**Supplied records**.

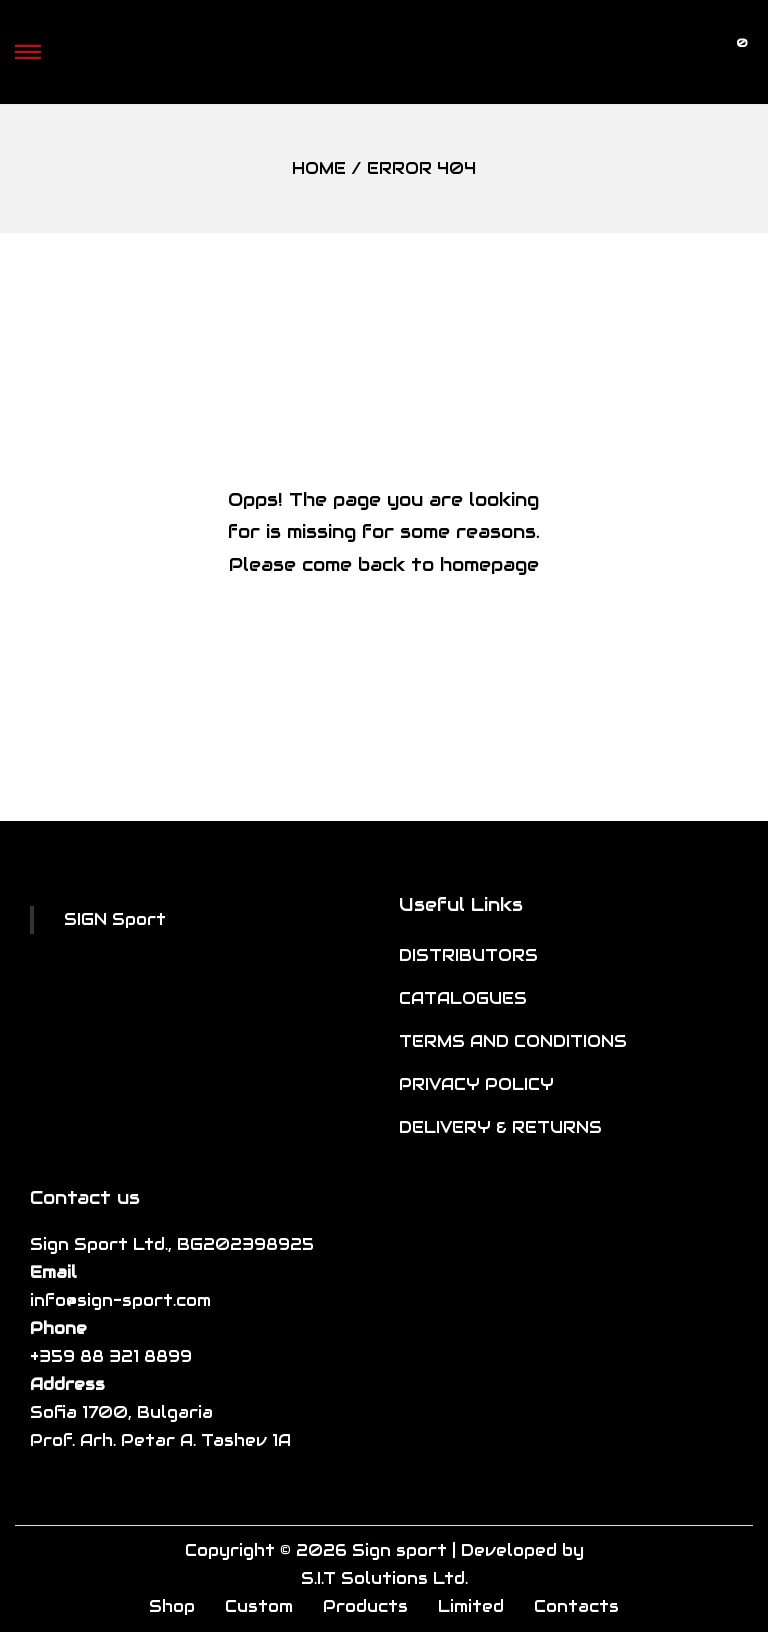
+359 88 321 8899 (111, 1356)
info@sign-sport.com (120, 1300)
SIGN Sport (115, 919)
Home (319, 168)
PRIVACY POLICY (476, 1084)
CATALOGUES (463, 998)
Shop (172, 1606)
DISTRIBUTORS (468, 955)
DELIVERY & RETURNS (500, 1127)
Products (365, 1606)
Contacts (576, 1606)
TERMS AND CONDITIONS (513, 1041)
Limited (471, 1606)
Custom (259, 1606)
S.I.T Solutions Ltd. (384, 1578)
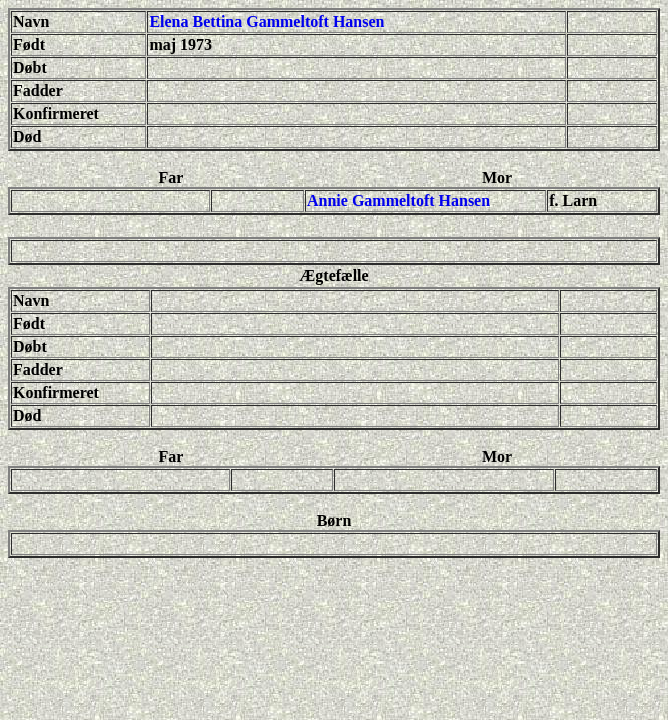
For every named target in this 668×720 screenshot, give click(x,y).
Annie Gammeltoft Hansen (398, 200)
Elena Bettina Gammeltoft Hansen (266, 21)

**Problem requirements**.
Everything in the data except the pictures should be restated word for word.

**Response to the exercise**.
+359 88 321 8899 (111, 1356)
info@sign-sport.com (120, 1300)
SIGN Sport (115, 919)
Home (319, 168)
PRIVACY POLICY (476, 1084)
CATALOGUES (463, 998)
Shop (172, 1606)
DISTRIBUTORS (468, 955)
DELIVERY & RETURNS (500, 1127)
Products (365, 1606)
Contacts (576, 1606)
TERMS AND CONDITIONS (513, 1041)
Limited (471, 1606)
Custom (259, 1606)
S.I.T Solutions Ltd. (384, 1578)
For every named target in this 668×720 screenshot, give click(x,y).
Annie Gammeltoft Hansen (398, 200)
Elena Bettina Gammeltoft Hansen (266, 21)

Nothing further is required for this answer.